Work item:
The output is the lines below from the one with "Königin, 1848-50). [Bil" through the one with "pour votre confort.", both included, printed exactly and with no other line.
════
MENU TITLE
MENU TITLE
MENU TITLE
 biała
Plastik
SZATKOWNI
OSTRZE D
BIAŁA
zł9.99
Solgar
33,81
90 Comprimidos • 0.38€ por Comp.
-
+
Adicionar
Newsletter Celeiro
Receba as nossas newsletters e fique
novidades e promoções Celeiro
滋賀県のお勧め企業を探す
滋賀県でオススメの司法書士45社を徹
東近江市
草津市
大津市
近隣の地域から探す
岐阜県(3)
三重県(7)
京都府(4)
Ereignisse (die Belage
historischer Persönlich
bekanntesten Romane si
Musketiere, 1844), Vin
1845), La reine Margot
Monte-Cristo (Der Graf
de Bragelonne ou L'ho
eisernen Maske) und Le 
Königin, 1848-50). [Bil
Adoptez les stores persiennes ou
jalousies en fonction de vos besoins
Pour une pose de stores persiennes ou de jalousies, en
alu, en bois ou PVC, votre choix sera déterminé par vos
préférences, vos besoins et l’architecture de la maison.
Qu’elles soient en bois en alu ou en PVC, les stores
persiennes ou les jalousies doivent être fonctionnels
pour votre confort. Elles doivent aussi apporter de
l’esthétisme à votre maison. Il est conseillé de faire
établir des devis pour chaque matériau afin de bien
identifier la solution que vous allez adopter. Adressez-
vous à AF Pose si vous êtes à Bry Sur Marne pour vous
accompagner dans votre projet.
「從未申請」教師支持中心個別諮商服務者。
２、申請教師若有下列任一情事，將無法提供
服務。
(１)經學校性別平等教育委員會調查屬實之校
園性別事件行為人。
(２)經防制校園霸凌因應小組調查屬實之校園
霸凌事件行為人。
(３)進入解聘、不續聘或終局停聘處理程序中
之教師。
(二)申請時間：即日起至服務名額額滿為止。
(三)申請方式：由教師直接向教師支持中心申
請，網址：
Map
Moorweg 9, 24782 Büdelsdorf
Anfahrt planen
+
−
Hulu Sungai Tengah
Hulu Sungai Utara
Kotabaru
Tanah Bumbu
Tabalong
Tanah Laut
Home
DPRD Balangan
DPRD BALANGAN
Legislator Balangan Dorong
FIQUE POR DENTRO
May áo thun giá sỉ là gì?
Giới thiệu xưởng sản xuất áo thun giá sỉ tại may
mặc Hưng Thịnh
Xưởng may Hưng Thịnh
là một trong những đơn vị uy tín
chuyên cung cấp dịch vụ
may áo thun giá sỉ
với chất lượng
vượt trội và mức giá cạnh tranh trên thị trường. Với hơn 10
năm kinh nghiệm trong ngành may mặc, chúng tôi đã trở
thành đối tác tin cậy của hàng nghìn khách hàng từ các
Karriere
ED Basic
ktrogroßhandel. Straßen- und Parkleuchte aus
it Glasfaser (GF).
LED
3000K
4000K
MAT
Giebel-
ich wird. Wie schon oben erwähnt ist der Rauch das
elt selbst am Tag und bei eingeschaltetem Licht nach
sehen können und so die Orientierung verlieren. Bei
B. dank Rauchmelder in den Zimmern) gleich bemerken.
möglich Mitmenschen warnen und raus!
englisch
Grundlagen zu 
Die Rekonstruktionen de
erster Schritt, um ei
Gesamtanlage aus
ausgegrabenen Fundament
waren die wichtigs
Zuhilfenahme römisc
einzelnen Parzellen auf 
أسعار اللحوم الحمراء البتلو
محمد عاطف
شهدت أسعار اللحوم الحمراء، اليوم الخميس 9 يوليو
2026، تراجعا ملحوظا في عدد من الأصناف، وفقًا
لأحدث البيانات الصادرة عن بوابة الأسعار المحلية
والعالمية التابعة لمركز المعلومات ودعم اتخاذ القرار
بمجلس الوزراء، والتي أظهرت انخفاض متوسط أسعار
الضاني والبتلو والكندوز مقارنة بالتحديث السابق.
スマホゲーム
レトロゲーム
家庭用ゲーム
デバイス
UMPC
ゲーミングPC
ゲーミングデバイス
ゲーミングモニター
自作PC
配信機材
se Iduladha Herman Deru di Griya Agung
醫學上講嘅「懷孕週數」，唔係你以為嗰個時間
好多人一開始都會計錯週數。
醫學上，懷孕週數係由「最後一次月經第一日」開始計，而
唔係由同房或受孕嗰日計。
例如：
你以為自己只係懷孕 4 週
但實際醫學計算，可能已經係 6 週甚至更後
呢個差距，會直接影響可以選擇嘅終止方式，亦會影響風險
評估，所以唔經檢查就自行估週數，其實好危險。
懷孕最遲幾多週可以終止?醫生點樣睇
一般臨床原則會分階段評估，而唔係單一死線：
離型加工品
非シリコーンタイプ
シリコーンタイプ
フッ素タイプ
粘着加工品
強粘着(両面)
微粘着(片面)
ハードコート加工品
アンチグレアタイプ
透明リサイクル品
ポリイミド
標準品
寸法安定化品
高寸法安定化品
════
Result for this task:
Königin, 1848-50). [Bil
Adoptez les stores persiennes ou
jalousies en fonction de vos besoins
Pour une pose de stores persiennes ou de jalousies, en
alu, en bois ou PVC, votre choix sera déterminé par vos
préférences, vos besoins et l’architecture de la maison.
Qu’elles soient en bois en alu ou en PVC, les stores
persiennes ou les jalousies doivent être fonctionnels
pour votre confort. Elles doivent aussi apporter de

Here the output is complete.